Apple mulai memberi sinyal bahwa harga iPhone bisa ikut naik di tengah tekanan biaya komponen yang terus membengkak. Isyarat ini muncul saat perusahaan menghadapi lonjakan ongkos produksi pada komponen inti, terutama di rantai pasok memori dan penyimpanan.
Tim Cook menyebut beban biaya pasokan sudah berada pada tahap yang tidak berkelanjutan. Ia juga mengatakan Apple sudah berupaya melindungi konsumen dari transmisi biaya tersebut, tetapi penyesuaian harga akhir kini tampak sulit dihindari.
Tekanan harga itu datang dari pasar semikonduktor yang sedang terguncang oleh perebutan pasokan untuk kebutuhan kecerdasan buatan. Banyak raksasa teknologi menggelontorkan investasi besar ke infrastruktur AI, sehingga chip memori berkecepatan tinggi lebih banyak dialihkan untuk server data AI.
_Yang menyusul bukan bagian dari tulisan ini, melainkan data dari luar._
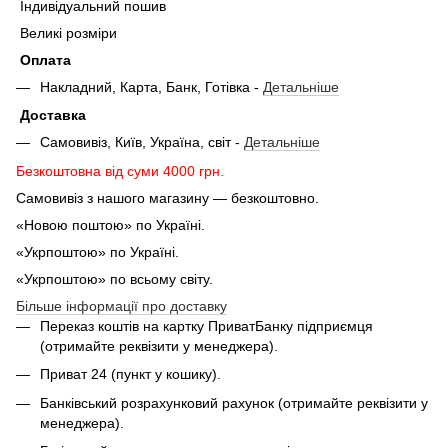
Індивідуальний пошив
Великі розміри
Оплата
Накладний, Карта, Банк, Готівка -
Детальніше
Доставка
Самовивіз, Київ, Україна, світ -
Детальніше
Безкоштовна від суми 4000 грн.
Самовивіз з нашого магазину — безкоштовно.
«Новою поштою» по Україні.
«Укрпоштою» по Україні.
«Укрпоштою» по всьому світу.
Більше інформації про доставку
Переказ коштів на картку ПриватБанку підприємця
(отримайте реквізити у менеджера).
Приват 24 (пункт у кошику).
Банківський розрахунковий рахунок (отримайте реквізити у
менеджера).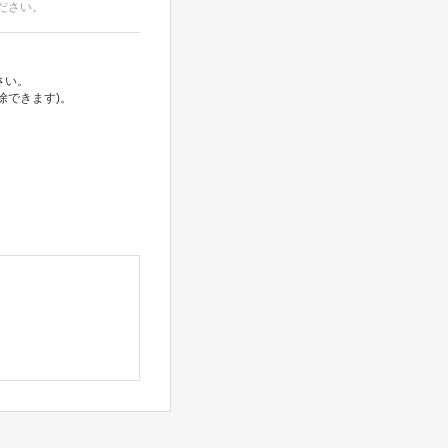
ださい。
さい。
除できます)。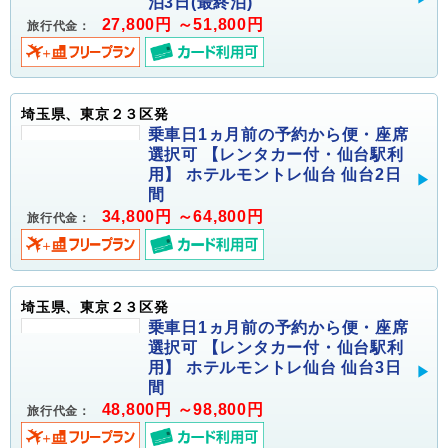
泊3日(最終泊)
27,800円 ～51,800円
旅行代金：
埼玉県、東京２３区発
乗車日1ヵ月前の予約から便・座席
選択可 【レンタカー付・仙台駅利
用】 ホテルモントレ仙台 仙台2日
間
34,800円 ～64,800円
旅行代金：
埼玉県、東京２３区発
乗車日1ヵ月前の予約から便・座席
選択可 【レンタカー付・仙台駅利
用】 ホテルモントレ仙台 仙台3日
間
48,800円 ～98,800円
旅行代金：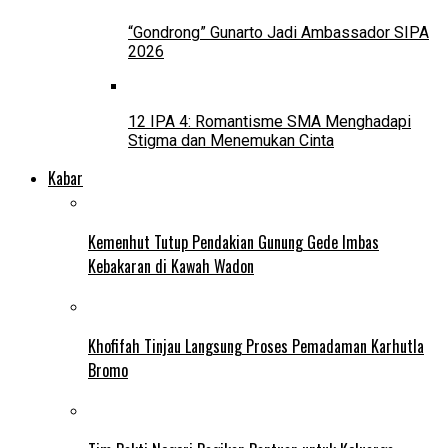
“Gondrong” Gunarto Jadi Ambassador SIPA
2026
12 IPA 4: Romantisme SMA Menghadapi
Stigma dan Menemukan Cinta
Kabar
Kemenhut Tutup Pendakian Gunung Gede Imbas
Kebakaran di Kawah Wadon
Khofifah Tinjau Langsung Proses Pemadaman Karhutla
Bromo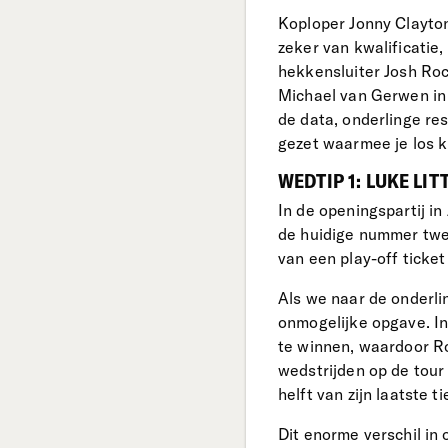
Koploper Jonny Clayton
zeker van kwalificatie,
hekkensluiter Josh Roc
Michael van Gerwen in 
de data, onderlinge re
gezet waarmee je los 
WEDTIP 1: LUKE LIT
In de openingspartij i
de huidige nummer twee
van een play-off ticket
Als we naar de onderli
onmogelijke opgave. In
te winnen, waardoor Ro
wedstrijden op de tour i
helft van zijn laatste t
Dit enorme verschil in 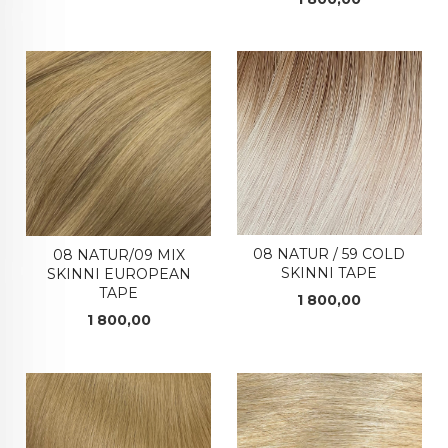
08 NATUR / 59 COLD
08 NATUR/09 MIX
SKINNI TAPE
SKINNI EUROPEAN
TAPE
Pris
1 800,00
Pris
1 800,00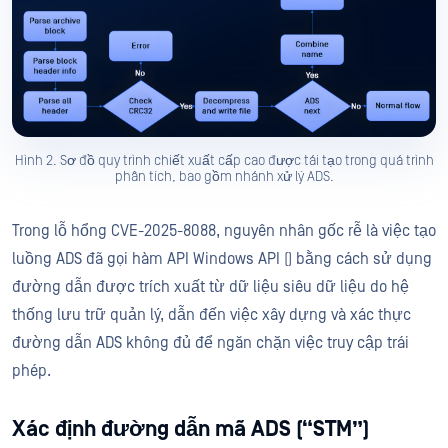
Hình 2. Sơ đồ quy trình chiết xuất cấp cao được tái tạo trong quá trình
phân tích, bao gồm nhánh xử lý ADS.
Trong lỗ hổng CVE-2025-8088, nguyên nhân gốc rễ là việc tạo
luồng ADS đã gọi hàm API Windows API () bằng cách sử dụng
đường dẫn được trích xuất từ dữ liệu siêu dữ liệu do hệ
thống lưu trữ quản lý, dẫn đến việc xây dựng và xác thực
đường dẫn ADS không đủ để ngăn chặn việc truy cập trái
phép.
Xác định đường dẫn mã ADS (“STM”)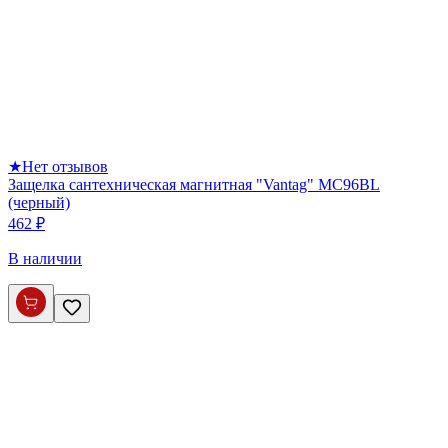
★
Нет отзывов
Защелка сантехническая магнитная "Vantag" MC96BL
(черный)
462 ₽
В наличии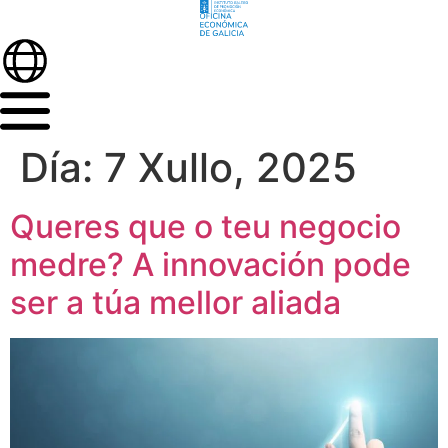
Día:
7 Xullo, 2025
Queres que o teu negocio
medre? A innovación pode
ser a túa mellor aliada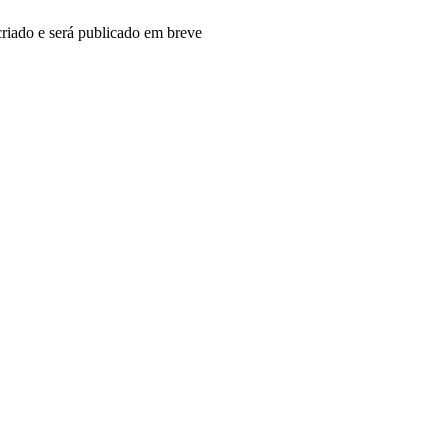
riado e será publicado em breve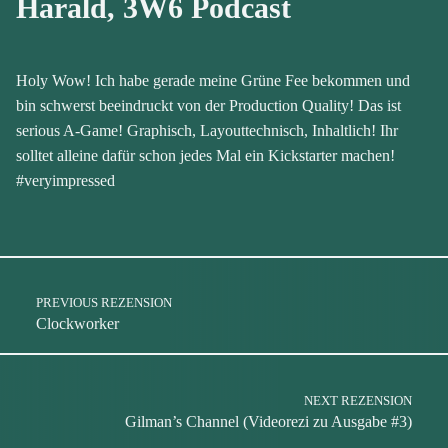
Harald, 3W6 Podcast
Holy Wow! Ich habe gerade meine Grüne Fee bekommen und
bin schwerst beeindruckt von der Production Quality! Das ist
serious A-Game! Graphisch, Layouttechnisch, Inhaltlich! Ihr
solltet alleine dafür schon jedes Mal ein Kickstarter machen!
#veryimpressed
Skip back to main navigation
Post navigation
PREVIOUS REZENSION
Clockworker
NEXT REZENSION
Gilman’s Channel (Videorezi zu Ausgabe #3)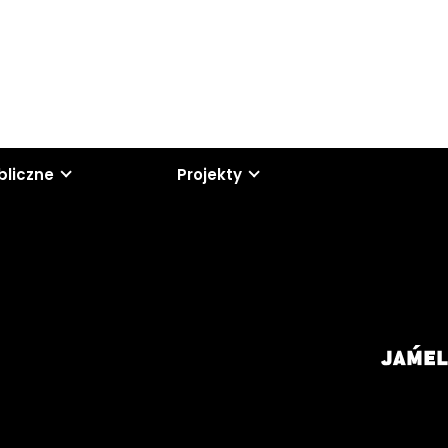
bliczne
Projekty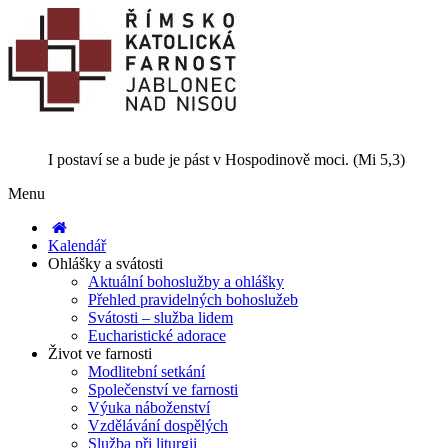
I postaví se a bude je pást v Hospodinově moci. (Mi 5,3)
Menu
Kalendář
Ohlášky a svátosti
Aktuální bohoslužby a ohlášky
Přehled pravidelných bohoslužeb
Svátosti – služba lidem
Eucharistické adorace
Život ve farnosti
Modlitební setkání
Společenství ve farnosti
Výuka náboženství
Vzdělávání dospělých
Služba při liturgii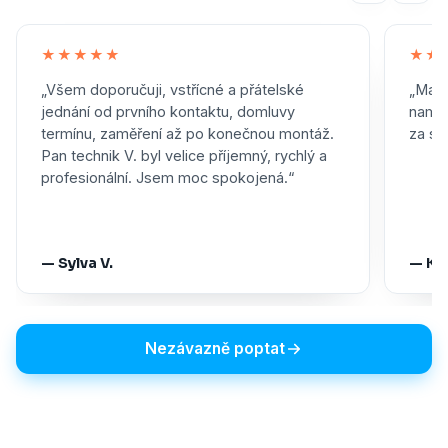
★★★★★
★★
„Všem doporučuji, vstřícné a přátelské
„Maxi
jednání od prvního kontaktu, domluvy
namon
termínu, zaměření až po konečnou montáž.
za skv
Pan technik V. byl velice příjemný, rychlý a
profesionální. Jsem moc spokojená.“
— Sylva V.
— Ka
Nezávazně poptat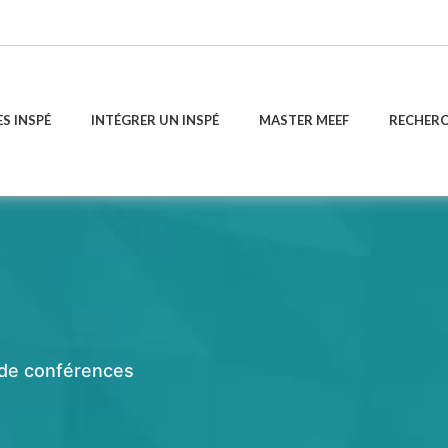
ES INSPÉ
INTÉGRER UN INSPÉ
MASTER MEEF
RECHER
e de conférences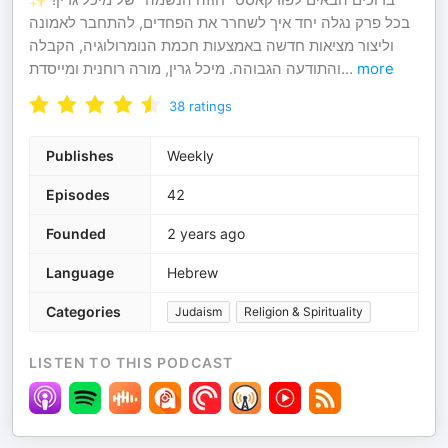
בכל פרק נגלה יחד איך לשחרר את הפחדים, להתחבר לאמונה
וליצור מציאות חדשה באמצעות חכמת הנומרולוגיה, הקבלה
והתודעה הגבוהה. מיכל גרין, מורה רוחנית ומייסדת
...
more
38
ratings
Publishes
Weekly
Episodes
42
Founded
2 years ago
Language
Hebrew
Categories
Judaism
Religion & Spirituality
LISTEN TO THIS PODCAST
Akibatnya, pasokan untuk perangkat konsumen harian menjadi semakin ketat. Situasi ini langsung mengerek biaya pengadaan komponen bagi vendor perangkat keras seperti Apple dan memperbesar risiko harga jual ikut naik.
Apple belum merinci lini produk mana yang akan terdampak lebih dulu. Perusahaan juga belum menyebut besaran kenaikan harga yang mungkin diterapkan pada produk masa depan.
Namun, momentum ini berdekatan dengan persiapan peluncuran iPhone 18 series yang dijadwalkan meluncur pada September mendatang. Karena itu, pasar mulai menaruh perhatian pada apakah generasi flagship berikutnya akan menjadi produk pertama yang kena dampaknya.
Sejumlah analis industri dari TechInsights memproyeksikan Apple perlu menambah biaya produksi sekitar 270 dolar AS pada varian iPhone Pro generasi mendatang. Angka ini disebut diperlukan agar rasio profitabilitas tetap stabil.
Sebagai pembanding, generasi sebelumnya dijual mulai dari 1.099 dolar AS. Dengan hitungan tersebut, ada potensi kenaikan harga eceran yang cukup terasa bagi konsumen global.
Kenaikan biaya bahan baku terutama datang dari DRAM dan flash NAND. Harga kedua komponen itu dilaporkan melonjak hingga empat kali lipat sejak akhir tahun lalu.
Lonjakan itu tidak berdiri sendiri. Tren inflasi semikonduktor semakin cepat setelah perusahaan-perusahaan komputasi awan besar menaikkan anggaran belanja modal untuk membangun pusat data pintar berbasis AI.
Di tengah kelangkaan ekstrem, Apple menyatakan siap memakai kekuatan balance sheet untuk mengamankan pasokan dari mitra manufaktur. Langkah itu diposisikan sebagai solusi jangka pendek untuk menjaga stabilitas volume produksi massal di pasar global.
Di saat yang sama, Apple juga berada dalam fase transisi kepemimpinan. Tim Cook dijadwalkan melepas jabatan CEO kepada John Ternus pada September nanti, sehingga isu harga iPhone berpotensi menjadi salah satu ujian awal bagi manajemen baru.
Perubahan kepemimpinan dan tekanan biaya datang bersamaan, sehingga strategi penetapan harga Apple akan mendapat sorotan lebih besar. Pasar kini menunggu apakah perusahaan memilih menahan kenaikan, membaginya ke lini tertentu, atau akhirnya meneruskan beban biaya itu ke konsumen.